Before I went low-carb I spent so many years eating what I assumed / was told was healthy. The low-fat breakfast cereal bars, the low-fat chocolate mousse, the low-calorie crackers and snacks, the “diabetic chocolate” (warning: don’t go near it!). All of which left me either injecting huge amounts of insulin and still running high or running to the loo (diabetic chocolate has a laxative effect if not consumed in very small bits). So, having something in the fridge or on the kitchen side that I can enjoy when I feel like it and know that I don’t need any insulin* makes my life much easier. As a Mummy of a little one too, I am very aware of how much rubbish there is out there, packaged up in brightly coloured wrappers, usually with “organic” emblazoned all over it. Organic does not mean much when it comes to a packet of crisps, biscuits with all the added seed oils, palm oil, salt, sugar, natural flavourings (eye roll).

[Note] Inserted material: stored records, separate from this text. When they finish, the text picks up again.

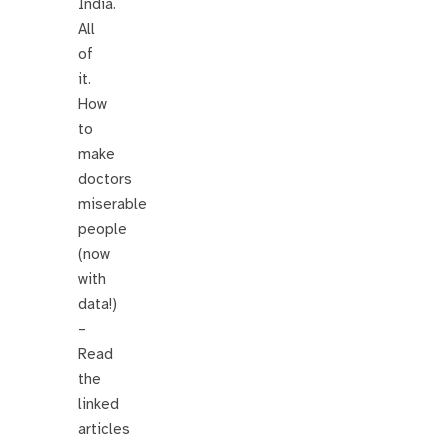
India.
All
of
it.
How
to
make
doctors
miserable
people
(now
with
data!)
–
Read
the
linked
articles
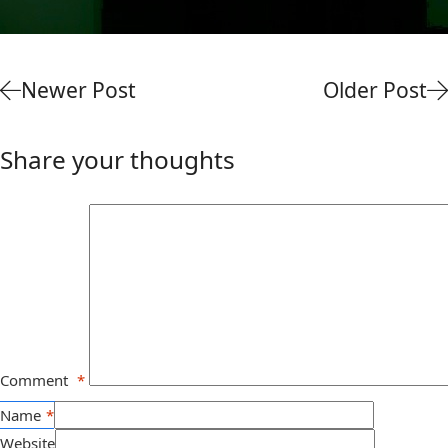
Newer Post
Older Post
Share your thoughts
Comment
*
Name
*
Website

However I do appreciate that convenience (and bribery) does win, and there should, of course, be no shame in that. It’s just realising how often it is happening and whether some homemade cake / crisp breads / meat bites / muffins made in preparation on a Sunday evening could be more blood sugar and health friendly. However, it is important to know what we are putting in our children’s bodies, especially whilst they are so young and in our care and I know that at some point, Florence will try sweets for the first time, or be given some sugar filled junk. But, until then, I will try and educate her and give her as much goodness as I can.
If you would like more snack ideas for the whole family, all in one place then my low-carb cookbook has plenty of savoury and sweet options.

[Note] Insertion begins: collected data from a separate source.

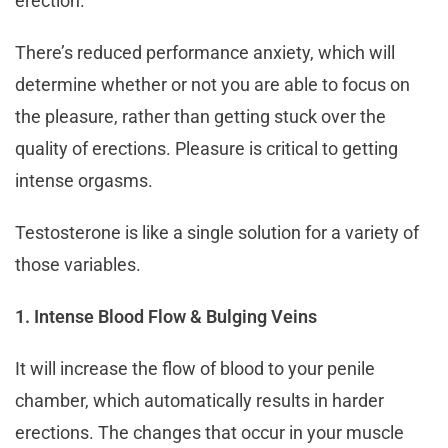
erection.
There’s reduced performance anxiety, which will
determine whether or not you are able to focus on
the pleasure, rather than getting stuck over the
quality of erections. Pleasure is critical to getting
intense orgasms.
Testosterone is like a single solution for a variety of
those variables.
1. Intense Blood Flow & Bulging Veins
It will increase the flow of blood to your penile
chamber, which automatically results in harder
erections. The changes that occur in your muscle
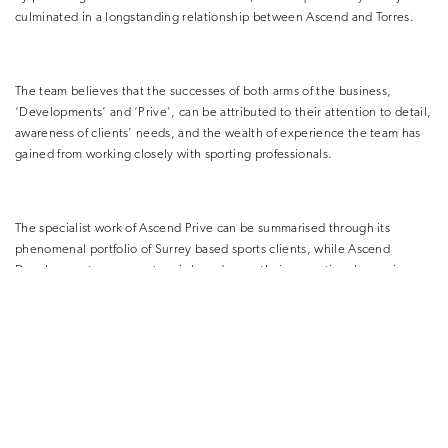
culminated in a longstanding relationship between Ascend and Torres.
The team believes that the successes of both arms of the business,
‘Developments’ and ‘Prive’, can be attributed to their attention to detail,
awareness of clients’ needs, and the wealth of experience the team has
gained from working closely with sporting professionals.
The specialist work of Ascend Prive can be summarised through its
phenomenal portfolio of Surrey based sports clients, while Ascend
Developments success story is based upon their exceptional experience,
delivering a turn-key service in the world of property development.
For more information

These low-carb coconut butter bites have a similar consistency, beautiful snap and bite to chocolate. They have a natural sweetness and less than 1g carbs per piece. Look out for desiccated coconut (dried coconut, or coconut flakes), that don’t have any added ingredients. I like this brand.
I use a very high-powered blender – one I bought recently from Lidl (called a Silver Crest Nutrition Mixer). It is brilliant. Very similar to the Nutribullet, incredibly robust and makes nut butter in less than one minute. It was £29.99. Here is a good, more affordable alternative to the highly expensive other options, if you are on the lookout for one and don’t have a Lidl nearby.
When making them, I pour the mix in to a silicone loaf dish to set, but you could pour in to button shapes (great for kids) on some grease proof paper, or in to cupcake moulds.
If you would like some alternative flavour options then here are some of my favourites:
*peppermint cream. Add 1/2 tsp peppermint oil in place of the vanilla.
*dark chocolate bounty. Melt 50g 90% + chocolate in a bowl and pour on top of the coconut mix once it has set. Or dip them in, or drizzle on top! So many options.
*cookies and cream. Add cacao nibs to the wet mixture and let it set.
- 200g desiccated coconut
- 1tsp vanilla essence
- ½tbsp coconut oil
- Place the desiccated coconut in to a high powered blender (I use the Lidl's own version of a nutribullet).
- Blend until the desiccated coconut has gone from dry flakes to a thick butter and then a thin, pourable butter. You may need to scrape the sides a couple of times. It might take a few minutes- but if you have a high powered blender it should take less than 1 minute. If your blender is struggling add the coconut oil early and continue to blend until it goes to butter.
- Add the vanilla and coconut oil. Pulse 2 / 3 times until combined. (If you want to replace the vanilla with peppermint oil or something else do so now)
- Pop in silicone mould.
- Chill in the fridge for 2 hrs
*note: me, not you, if you are Type one diabetic you will need to carb count and work out any insulin requirements for yourself and monitor your glucose levels.